Exercise brief:
Everything except the pictures should be printed exactly as it appears in the records.

::: Records for this task

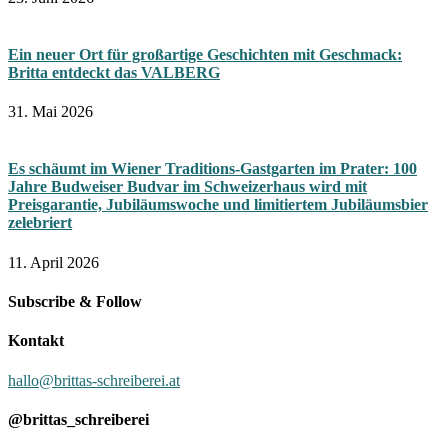
Ein neuer Ort für großartige Geschichten mit Geschmack:
Britta entdeckt das VALBERG
31. Mai 2026
Es schäumt im Wiener Traditions-Gastgarten im Prater: 100
Jahre Budweiser Budvar im Schweizerhaus wird mit
Preisgarantie, Jubiläumswoche und limitiertem Jubiläumsbier
zelebriert
11. April 2026
Subscribe & Follow
Kontakt
hallo@brittas-schreiberei.at
@brittas_schreiberei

::::::

Exercise answer:
Ein neuer Ort für großartige Geschichten mit Geschmack:
Britta entdeckt das VALBERG
31. Mai 2026
Es schäumt im Wiener Traditions-Gastgarten im Prater: 100
Jahre Budweiser Budvar im Schweizerhaus wird mit
Preisgarantie, Jubiläumswoche und limitiertem Jubiläumsbier
zelebriert
11. April 2026
Subscribe & Follow
Kontakt
hallo@brittas-schreiberei.at
@brittas_schreiberei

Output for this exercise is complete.